Sam (2001)
Sam (2001)
Sam Dawson (Sean Penn) jest dorosłym mężczyzną o inteligencji siedmiolatka. Mimo opóźnienia umysłowego macierzyńsko podchodzi do wychowania swojej córki (Dakota Fanning) i rzetelnie wykonuje swoje obowiązki w pracy. Głęboka więź emocjonalna pomiędzy ojcem a córką zostaje nadszarpnięta przez opiekę społeczną, która odbiera Lucy troskliwemu ojcu. Sam chce za wszelką cenę odzyskać prawa do córki i udaje się po pomoc do renomowanej prawniczki. (Michelle Pfeiffer)
Kadr z filmu Sam (2001)
W szarpiącej emocje produkcji Jessie Nelson ogromne wrażenie wywarła na mnie postać Lucy. Autentyczność z jaką Dakota stworzyła tę kreację nie zdarza się często w świecie kina. Fanning występując w tym filmie miała około 7 lat. To, co ta dziewczynka robiła na ekranie zasługuje na gromkie brawa. Winszuję Dakota - pozamiatałaś. Sean oraz Michelle również zasługują na uznanie za tak naturalne wcielenie się w swoje role. To wielcy aktorzy, i trudno jest mi się doszukać jakichś błędów na tej płaszczyźnie.
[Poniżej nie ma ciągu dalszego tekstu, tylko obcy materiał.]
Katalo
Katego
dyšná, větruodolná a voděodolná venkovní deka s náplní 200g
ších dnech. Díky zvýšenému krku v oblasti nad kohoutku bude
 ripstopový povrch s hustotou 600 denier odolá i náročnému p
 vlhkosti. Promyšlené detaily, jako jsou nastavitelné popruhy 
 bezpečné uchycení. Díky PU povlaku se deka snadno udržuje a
Film często wzrusza, ale i potrafi wywoławać uśmiech na twarzy. Nelson w mojej opinii mogła dodać trochę więcej patosu do swojego dzieła. Wyciskająca łzy historia i fenomenalny tercet aktorski aranżują naprawdę dobre kino.
Kadr z filmu Sam (2001)
Moją uwagę przykuły relacje między bohaterami, są tak bardzo urocze, że trudno jest nie polubić tego filmu. Sam od początku mnie dosyć mocno zaangażował i sprawił, że z przyjemnością doczekałem napisów końcowych. Nie miałem poczucia dłużyzn i monotonii. Dramat obyczajowy zrobiony pod osoby w każdym wieku. Do filmu swobodnie można zasiąść z całą rodziną.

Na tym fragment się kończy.